Giant Cell (Temporal) Arteritis with Persistent Bilateral Sensorineural Hearing Loss - A Likely Consequence of Delayed Institution of Glucocorticoid Therapy.

Background

Giant cell (temporal) arteritis (GCA) is a chronic systemic vasculitis affecting typically large- and medium-sized vessels [1]. The disease is multifactorial with aging posing the greatest risk. Essentially, it rarely occurs in individuals before the age of 50, the incidence steadily rises thereafter, with the peak achieved in the seventh decade of life [2,3]. Epidemiologically, GCA is the most common form of vasculitis across the Northern hemisphere latitude; the annual incidence reported highest in Scandinavian countries and North America with the rate greater than 17 cases per 100,000 people per population age ≥ 50 versus the rate of lower than 12 cases per 100,000 people per population of the Southern Europe and Mediterranean countries with the same age group [3-5]. Since GCA has a considerable predilection to involve cranial branches evolving from the aortic arch [6], the classical presentation is an elderly patient with new onset of headache, scalp tenderness, jaw claudication, and blindness. Headache is the most common symptom whereas, 40% to 50% of patients have associated polymyalgia rheumatica (PMR) [7]. Patients with other atypical presentations have been reported, but only a handful of cases manifest audiovestibular symptoms have been reported until now.
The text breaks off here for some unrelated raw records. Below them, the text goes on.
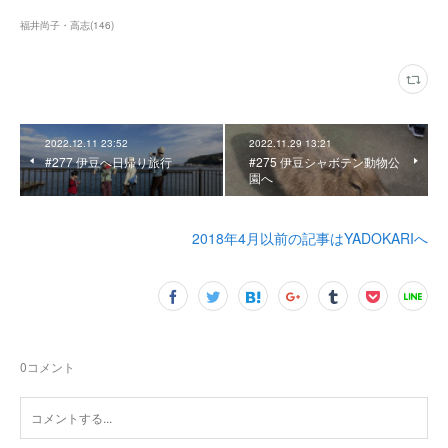
福井尚子・高志
(
146
)
2022.12.11 23:52
2022.11.29 13:21
#277 伊豆へ日帰り旅行
#275 伊豆シャボテン動物公
園へ
2018年4月以前の記事はYADOKARIへ
0
コメント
Our case report is supported by a 10-year retrospective study where 271 biopsy-proven GCA cases were taken into the account [8]. The facts displayed the retrospective study were: 1) the rarity of sensorineural symptoms in GCA patients, only 1.5% (4 of 271 cases), 2) the symptoms may either precede – solely or appear concomitantly – with other features of GCA, and finally 3) the desired response to glucocorticoid therapy is likely time-dependent. All four cases, in the aforementioned study had biopsy proven diagnosis of GCA within a three-month period from the onset of hearing loss and responded well to treatment. Based on this finding, we made the assumption that treatment failure in our patient case could be related to the delayed diagnosis and institution of glucocorticoids since he took a year to seeking the medical attention.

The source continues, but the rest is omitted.